RENO, NEV. -- Nevada Attorney General Catherine Cortez Masto, Carson City Sheriff Ken Furlong and Carson City District Attorney Neil Rombardo held a news conference Wednesday to support the expansion of federal child tax credits for working families struggling with the depressed economy. Washoe County Undersheriff Todd Vinger also participated in the event.

The law enforcement leaders released new research about the link between low incomes and criminal activity. While most kids who grow up poor never become criminals, growing up in poverty increases the risk of involvement in crime. Because of this link, lowering the threshold for families who could receive a child tax credit would lift more children out of poverty and decrease the likelihood that they will commit crimes as adults.

To read the research brief, click here.

"Those of us in law enforcement know too well the consequences of growing up in a family that can't make ends meet," Furlong said. "The child tax credit will help working parents provide for their families and prevent those kids from ending up on the wrong side of the law."

Congress is currently considering the American Recovery and Reinvestment Act, intended to kickstart the ailing economy. The version of the bill passed by the U.S. House of Representatives and the version now pending in the Senate expands eligibility for the child tax credit, allowing more working parents to receive the refundable credit. The House version of the recovery legislation, however, would help even more struggling families than the Senate version. In the coming days, Congressional leaders from both houses will meet to reconcile the two versions of the bill.

"This will deliver needed relief to Nevada's workforce," said Masto, referring to the expanded child tax credit in the House version of the recovery bill. "It will also help make sure that this economic downturn doesn't lead to a generation of future criminals."

In the United States, children are more likely to be living in poverty than any other age group. In Nevada, one in seven of all children are living in poverty.

In just one month, from November to December, Nevada's unemployment rate went up a full percentage point, meaning more families may slip into deep poverty. The Child Tax Credit proposals in the recovery package that passed the House would provide needed help to 96,000 Nevada children. The recipients of the fully refundable credits are the families most likely to spend the money rather than save it.

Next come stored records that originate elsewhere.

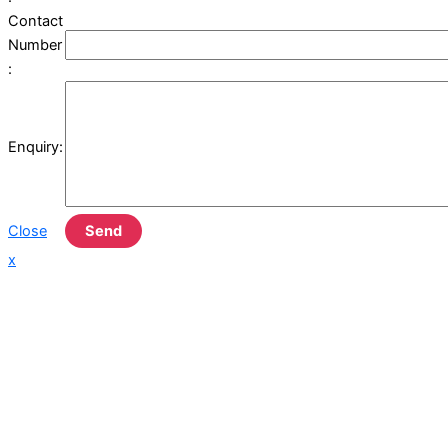
Contact
Number
:
Enquiry:
Close
Send
x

Research published in the Journal of the American Medical Association indicates that when parents' income is increased to above the poverty level, children in those families are significantly less likely to turn to a life of crime. By allowing working parents to keep more of their income, the child tax credit would help more families make ends meet and ensure that fewer children are exposed to the worst risk factors for crime.

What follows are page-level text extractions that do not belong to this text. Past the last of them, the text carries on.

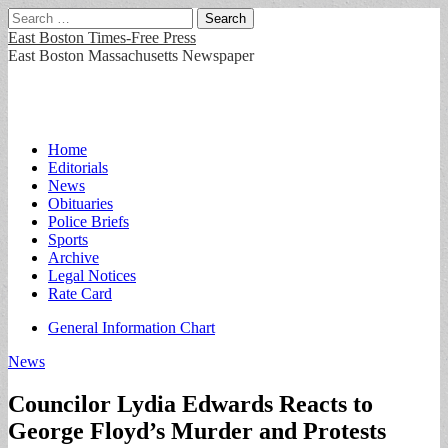
Search
for:
East Boston Times-Free Press
East Boston Massachusetts Newspaper
Main
Skip
Home
to
Editorials
menu
content
News
Obituaries
Police Briefs
Sports
Archive
Legal Notices
Rate Card
Sub
General Information Chart
menu
News
Councilor Lydia Edwards Reacts to
George Floyd’s Murder and Protests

"A better child tax credit system will allow working parents to devote more of what they earn to providing for their kids," Rombardo said, "and when that happens, it will dramatically reduce the odds that those kids will end up criminals and that you or someone you love will end up a victim."

Cortez Masto, Rombardo and Furlong urged Nevada Sen. Harry Reid to ensure that the final version of the bill provide full refundability of child tax credits for struggling families who need them. They are members of FIGHT CRIME: INVEST IN KIDS, an anti-crime organization of more than 4,500 police chiefs, sheriffs, prosecutors and violence survivors, including 24 in Nevada.